Malin was a member of the Monument Protection Commission, co-founded the Liechtenstein Art Society in 1975, was president of the Liechtenstein Matura Commission from 1981 to 1988, and finally was president of the Switzerland-Liechtenstein Society from 1984 to 1986.

=== Political career ===
Malin was a member of the Landtag of Liechtenstein from 1966 to 1974 as a member of the Progressive Citizens' Party (FBP). During this time, he was a member of the Liechtenstein Parliamentary Observer Delegation to the Council of Europe; he was a participant in the founding of the Organization for Security and Co-operation in Europe. In addition, he was an advocate for environmental protection.
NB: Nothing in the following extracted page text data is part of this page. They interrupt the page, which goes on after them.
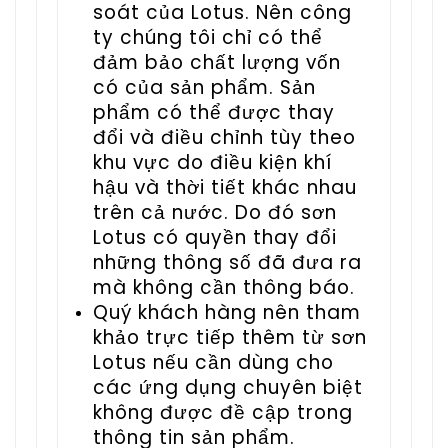
soát của Lotus. Nên công
ty chúng tôi chỉ có thể
đảm bảo chất lượng vốn
có của sản phẩm. Sản
phẩm có thể được thay
đổi và điều chỉnh tùy theo
khu vực do điều kiện khí
hậu và thời tiết khác nhau
trên cả nước. Do đó sơn
Lotus có quyền thay đổi
những thông số đã đưa ra
mà không cần thông báo.
Quý khách hàng nên tham
khảo trực tiếp thêm từ sơn
Lotus nếu cần dùng cho
các ứng dụng chuyên biệt
không được đề cập trong
thông tin sản phẩm.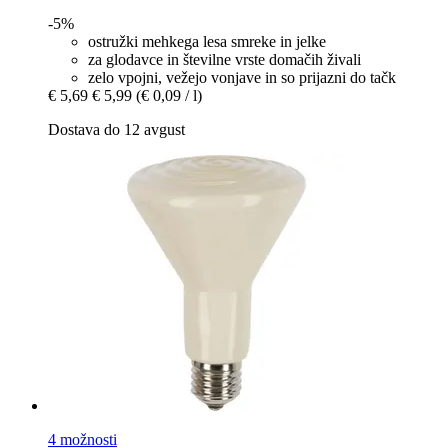
-5%
ostružki mehkega lesa smreke in jelke
za glodavce in številne vrste domačih živali
zelo vpojni, vežejo vonjave in so prijazni do tačk
€ 5,69
€ 5,99
(€ 0,09 / l)
Dostava do 12 avgust
4 možnosti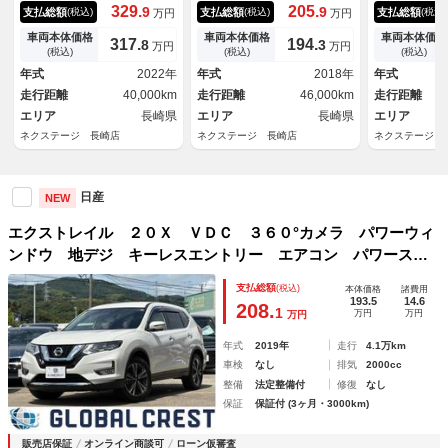
メラ メーカー１２インチナ
全周囲カメラ 衝突被害軽減シ
ビ バックカ
329.
205.
9
9
支払総額
支払総額
支払総額
(税込)
(税込)
(税込)
万円
万円
ビ 衝突軽減 プロパイロッ
ステム プロパイロット 禁煙
軽減システム
ト 禁煙車 電動リアゲート
車 電動リアゲート ハーフレ
ナーセンサー
車両本体価格
車両本体価格
車両本体価格
317.
194.
8
3
万円
万円
コーナーセンサー スマートキ
ザーシート ドラレコ コーナ
ＬＥＤヘッド
(税込)
(税込)
(税込)
ー ＬＥＤヘッド ルーフレー
ーセンサー スマートキー Ｌ
７インチアル
年式
2022年
年式
2018年
年式
ル ビルトインＥＴＣ
ＥＤヘッド ビルトインＥＴＣ
ト デュアル
走行距離
40,000km
走行距離
46,000km
走行距離
ｅｔｏｏｔｈ
エリア
長崎県
エリア
長崎県
エリア
ネクステージ 長崎店
ネクステージ 長崎店
ネクステージ 
日産
NEW
エクストレイル ２０Ｘ ＶＤＣ ３６０°カメラ パワーウィ
ンドウ 地デジ キーレスエントリー エアコン パワーステ
アリング オートクルーズコントロール ナビ・ＴＶ メモリ
支払総額
(税込)
本体価格
諸費用
ーナビ ＡＢＳ 盗難防止システム アルミホイール
193.5
14.6
208.
1
万円
万円
万円
年式
2019年
走行
4.1万km
車検
なし
排気
2000cc
整備
法定整備付
修復
なし
保証
保証付 (3ヶ月・3000km)
販売店保証
オンライン商談可
ローン仮審査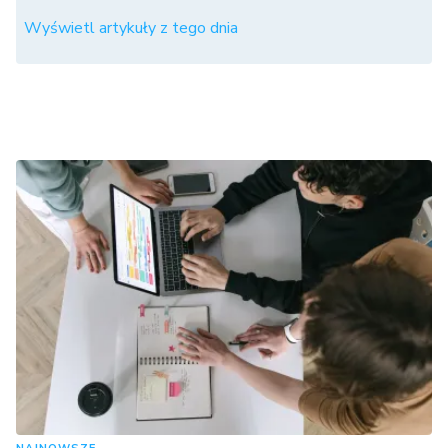
Wyświetl artykuły z tego dnia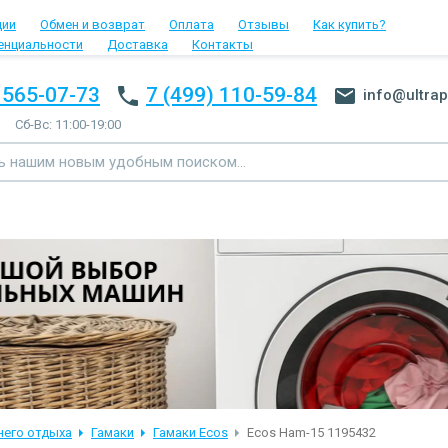
ции
Обмен и возврат
Оплата
Отзывы
Как купить?
енциальности
Доставка
Контакты
 565-07-73
7 (499) 110-59-84
info@ultrap
Сб-Вс: 11:00-19:00
него отдыха
Гамаки
Гамаки Ecos
Ecos Ham-15 1195432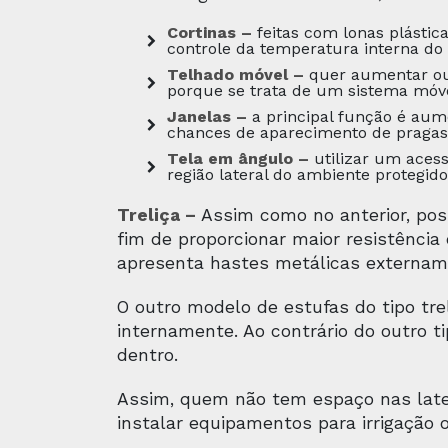
Cortinas –
feitas com lonas plástic
controle da temperatura interna do
Telhado móvel –
quer aumentar ou 
porque se trata de um sistema mó
Janelas –
a principal função é aum
chances de aparecimento de pragas
Tela em ângulo –
utilizar um acess
região lateral do ambiente protegido
Treliça –
Assim como no anterior, poss
fim de proporcionar maior resistênci
apresenta hastes metálicas extername
O outro modelo de estufas do tipo tre
internamente. Ao contrário do outro t
dentro.
Assim, quem não tem espaço nas later
instalar equipamentos para irrigação o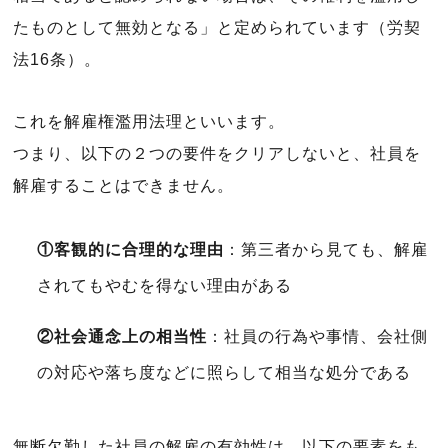
たものとして無効となる」と定められています（労契
法16条）。
これを解雇権濫用法理といいます。
つまり、以下の２つの要件をクリアしないと、社員を
解雇することはできません。
①客観的に合理的な理由
：第三者から見ても、解雇
されてもやむを得ない理由がある
②社会通念上の相当性
：社員の行為や事情、会社側
の対応や落ち度などに照らして相当な処分である
無断欠勤した社員の解雇の有効性は、以下の要素をも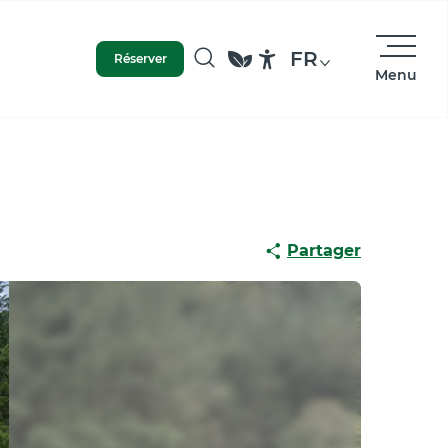
FR
Réserver
Menu
Recherche
Accessibilité
Partager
He was elected as a deputy member of the Landtag in the 1974 elections but instead was appointed as a government councillor under the government of Walter Kieber, in a coalition with the Patriotic Union (VU). In this position, Malin held the roles of environment and culture. As culture minister, he was responsible for implementing a monument protection law. He was a candidate for government in the 1978 elections; however, the VU won the election, and he subsequently resigned in April.

== Personal life ==
Malin married Berty Ziegler (6 April 1926 – 21 January 2021), the sister of Swiss theologian Albert Ziegler, on 14 July 1956; they had six children.